Perhaps all creative types thrive when surrounded by Nature’s beauty, whether it’s trees and flowers or seas and mountains.
For Central Illinois this year, Fall has been a bust. Precious little in the way of color and a sudden cold snap that promises to slap frost on the pumpkin before it’s time.
Usually our Falls are delightful: pleasant temperatures in the 60s by day, sunny cloudless skies, and low humidity.
Must be global warming.
Anyway, since winter’s chill is right around the corner, and I haven’t tired of watching these two geraniums bloom, I’ve decided to bring them indoors and keep them around longer.
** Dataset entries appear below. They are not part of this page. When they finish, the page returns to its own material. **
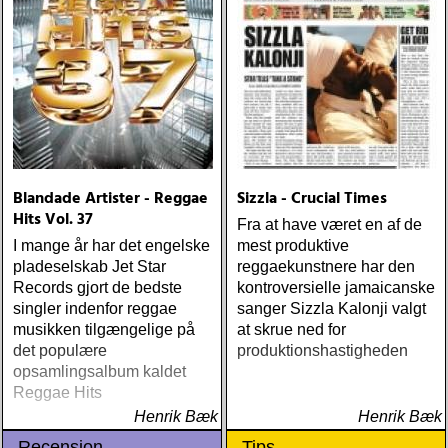
meadowland : harbours
(oaks of mamre) rumer :
seasons of my soul
(atlantic) rob thompson :
dust (angel air) roky
erickson w/okkervil river :
true love cast out all evil
(anti-) steve poltz :
dreamhouse (seedling)
Blandade Artister - Reggae
Sizzla - Crucial Times
Hits Vol. 37
Fra at have været en af de
I mange år har det engelske
mest produktive
pladeselskab Jet Star
reggaekunstnere har den
Records gjort de bedste
kontroversielle jamaicanske
singler indenfor reggae
sanger Sizzla Kalonji valgt
musikken tilgængelige på
at skrue ned for
det populære
produktionshastigheden
opsamlingsalbum kaldet
Reggae Hits
Henrik Bæk
Henrik Bæk
Recension
Tips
We tend to think of geraniums as annuals, but master gardeners call them tender perennials and say they can be overwintered inside with the proper light, water, and feeding.
See the fuchsia plant on the left above? Mostly through beginner’s luck, I managed to keep it alive last winter. When Spring arrived, I repotted it and hung it outside, right next to its new pink cousin.
‘Pink’ has offered a profusion of blooms, and I’d like to overwinter it, too.
To be successful, experts advise:
- Starting with healthy plants. (Check)
- Caring for them as houseplants — bright southern exposure, moderate 60- to 70-degree temperature. (Check)
- Watering and fertiliing as needed. (Check)
Seems like all I need to do now is baby them a bit!
Of course there are other methods pf overwintering — rooting a cutting or letting the plant go dormant in a cool, dark place and drying up.
But if I can keep these beauties thriving in the dark dreary days of winter, they’ll brighten my living space immensely. Don’t you agree?